Copy, word for word, the opening line of the data and each line after it until the line that contains "Zinc (Zn), %", which is included. Leave the pictures out.
——
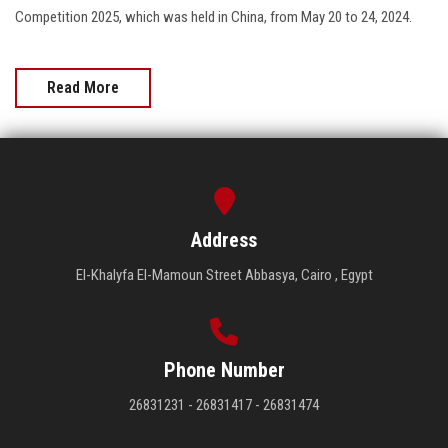
Competition 2025, which was held in China, from May 20 to 24, 2024.
Read More
Address
El-Khalyfa El-Mamoun Street Abbasya, Cairo , Egypt
Phone Number
26831231 - 26831417 - 26831474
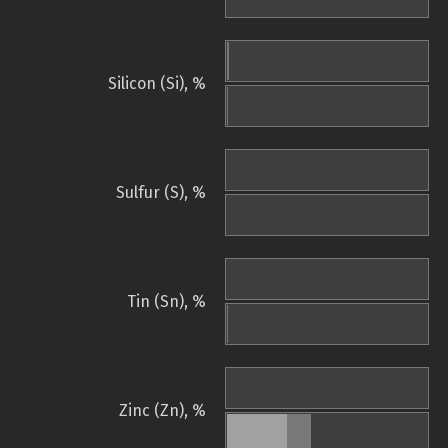
Silicon (Si), %
Sulfur (S), %
Tin (Sn), %
Zinc (Zn), %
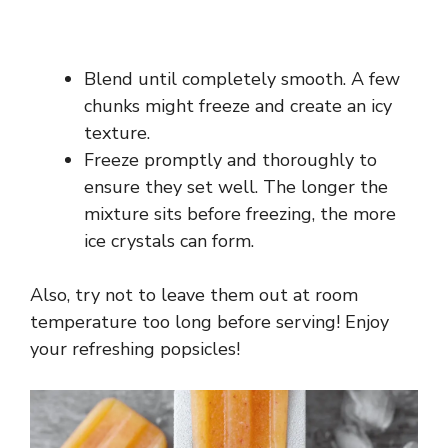
Blend until completely smooth. A few
chunks might freeze and create an icy
texture.
Freeze promptly and thoroughly to
ensure they set well. The longer the
mixture sits before freezing, the more
ice crystals can form.
Also, try not to leave them out at room
temperature too long before serving! Enjoy
your refreshing popsicles!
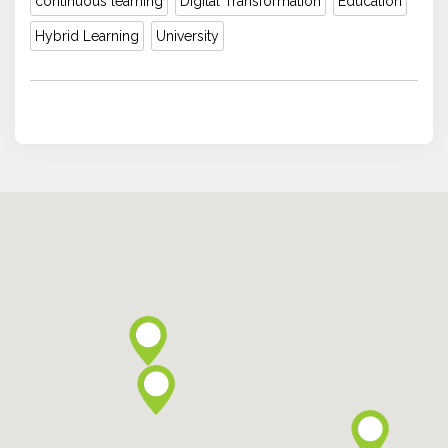
continuous learning
Digital Transformation
Education
Hybrid Learning
University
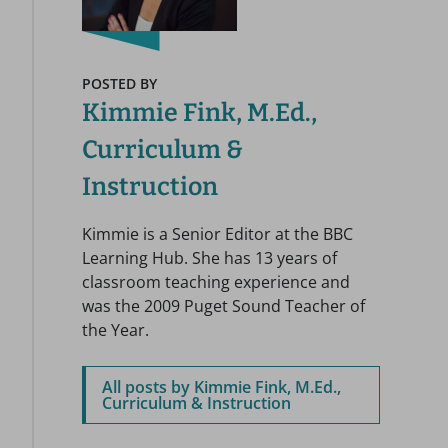
POSTED BY
Kimmie Fink, M.Ed.,
Curriculum &
Instruction
Kimmie is a Senior Editor at the BBC
Learning Hub. She has 13 years of
classroom teaching experience and
was the 2009 Puget Sound Teacher of
the Year.
All posts by Kimmie Fink, M.Ed.,
Curriculum & Instruction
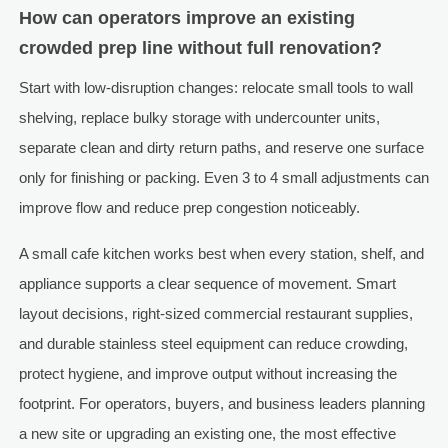
How can operators improve an existing
crowded prep line without full renovation?
Start with low-disruption changes: relocate small tools to wall
shelving, replace bulky storage with undercounter units,
separate clean and dirty return paths, and reserve one surface
only for finishing or packing. Even 3 to 4 small adjustments can
improve flow and reduce prep congestion noticeably.
A small cafe kitchen works best when every station, shelf, and
appliance supports a clear sequence of movement. Smart
layout decisions, right-sized commercial restaurant supplies,
and durable stainless steel equipment can reduce crowding,
protect hygiene, and improve output without increasing the
footprint. For operators, buyers, and business leaders planning
a new site or upgrading an existing one, the most effective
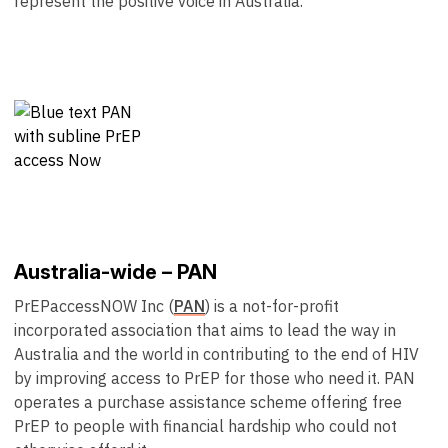
represent the positive voice in Australia.
Australia-wide – PAN
PrEPaccessNOW Inc (
PAN
) is a not-for-profit
incorporated association that aims to lead the way in
Australia and the world in contributing to the end of HIV
by improving access to PrEP for those who need it. PAN
operates a purchase assistance scheme offering free
PrEP to people with financial hardship who could not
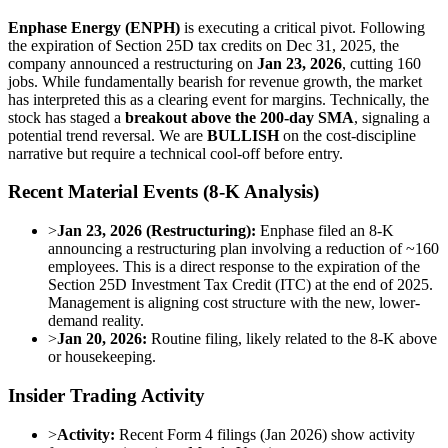
Enphase Energy (ENPH)
is executing a critical pivot. Following
the expiration of Section 25D tax credits on Dec 31, 2025, the
company announced a restructuring on
Jan 23, 2026
, cutting 160
jobs. While fundamentally bearish for revenue growth, the market
has interpreted this as a clearing event for margins. Technically, the
stock has staged a
breakout above the 200-day SMA
, signaling a
potential trend reversal. We are
BULLISH
on the cost-discipline
narrative but require a technical cool-off before entry.
Recent Material Events (8-K Analysis)
>
Jan 23, 2026 (Restructuring):
Enphase filed an 8-K
announcing a restructuring plan involving a reduction of ~160
employees. This is a direct response to the expiration of the
Section 25D Investment Tax Credit (ITC) at the end of 2025.
Management is aligning cost structure with the new, lower-
demand reality.
>
Jan 20, 2026:
Routine filing, likely related to the 8-K above
or housekeeping.
Insider Trading Activity
>
Activity:
Recent Form 4 filings (Jan 2026) show activity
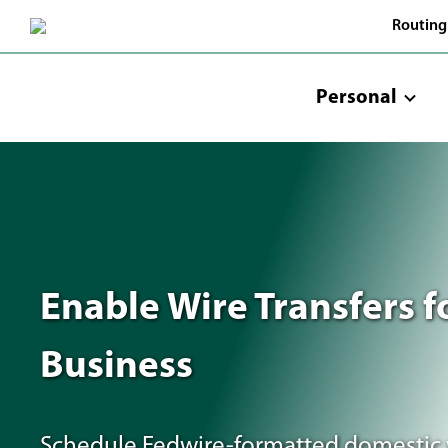
Skip
Routing
to
Main
Content
Personal
Enable Wire Transfers f
Business
Schedule Fedwire-formatted domestic 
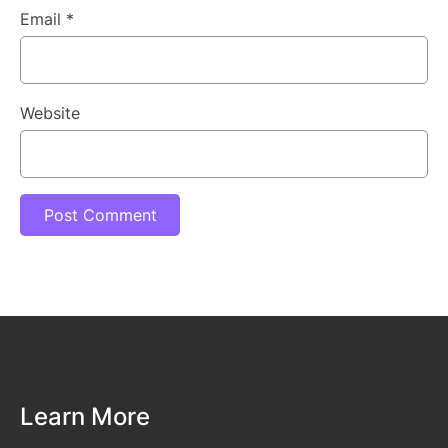
Email
*
Website
Learn More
——
Result:
Competition 2025, which was held in China, from May 20 to 24, 2024.
Read More
Address
El-Khalyfa El-Mamoun Street Abbasya, Cairo , Egypt
Phone Number
26831231 - 26831417 - 26831474
Silicon (Si), %
Sulfur (S), %
Tin (Sn), %
Zinc (Zn), %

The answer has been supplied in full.